◆ GIVEN DATA
>>>>>
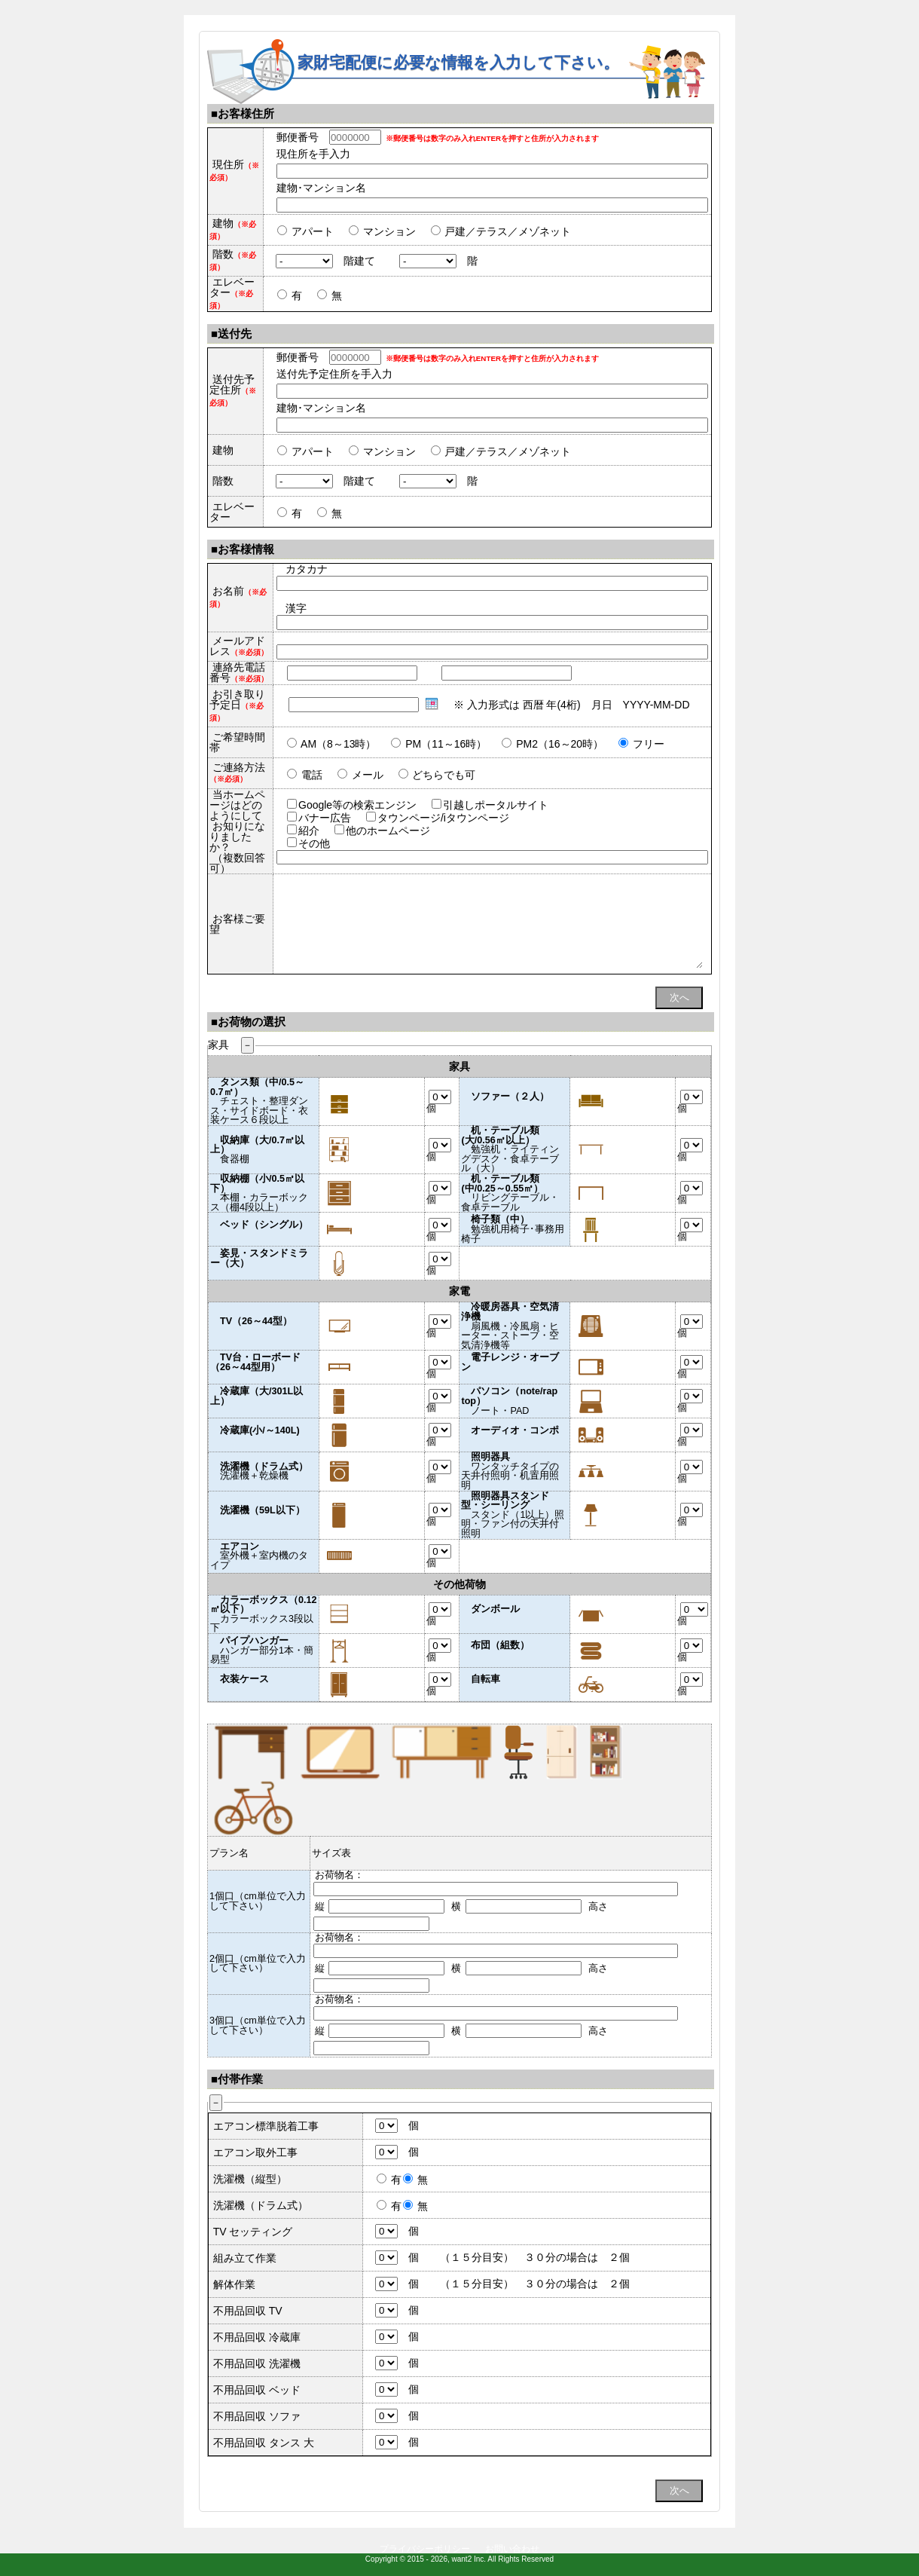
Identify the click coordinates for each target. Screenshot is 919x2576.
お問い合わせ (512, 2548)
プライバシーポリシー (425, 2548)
<<<<<
>>>>>
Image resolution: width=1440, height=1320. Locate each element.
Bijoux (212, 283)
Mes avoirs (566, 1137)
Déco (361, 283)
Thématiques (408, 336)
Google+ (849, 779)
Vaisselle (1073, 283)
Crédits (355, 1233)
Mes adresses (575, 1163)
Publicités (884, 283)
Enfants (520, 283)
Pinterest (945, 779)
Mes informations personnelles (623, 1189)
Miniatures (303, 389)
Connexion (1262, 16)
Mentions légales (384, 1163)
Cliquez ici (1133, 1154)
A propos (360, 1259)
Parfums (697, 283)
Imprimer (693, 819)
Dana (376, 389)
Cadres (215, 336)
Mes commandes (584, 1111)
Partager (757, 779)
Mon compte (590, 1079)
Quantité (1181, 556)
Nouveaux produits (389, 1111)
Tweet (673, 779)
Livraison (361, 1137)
<<<<<
>>>>>
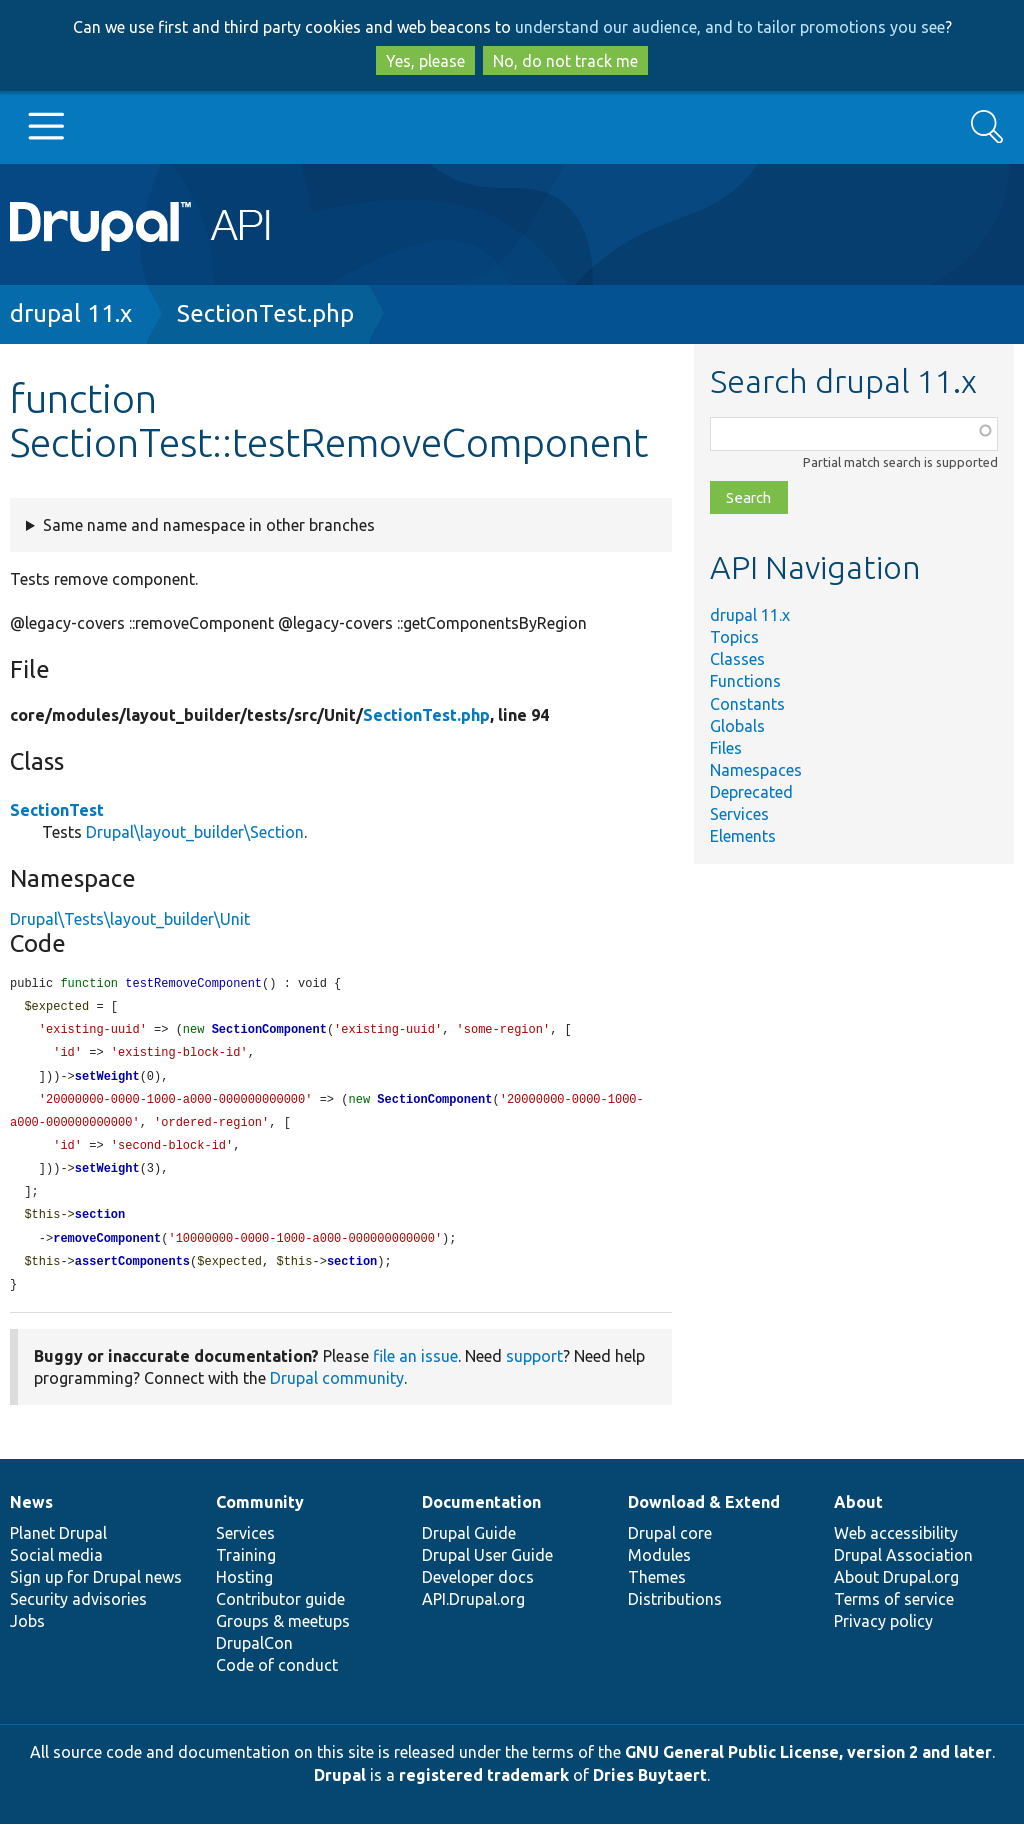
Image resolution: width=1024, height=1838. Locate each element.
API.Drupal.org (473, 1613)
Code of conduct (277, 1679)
<<<<<
◆ PROBLEM STATEMENT
Show, from the material above, each line that includes the string "Image".

◆ WRITTEN ANSWER
Image resolution: width=1440, height=1320. Locate each element.
Image resolution: width=1024, height=1838. Locate each element.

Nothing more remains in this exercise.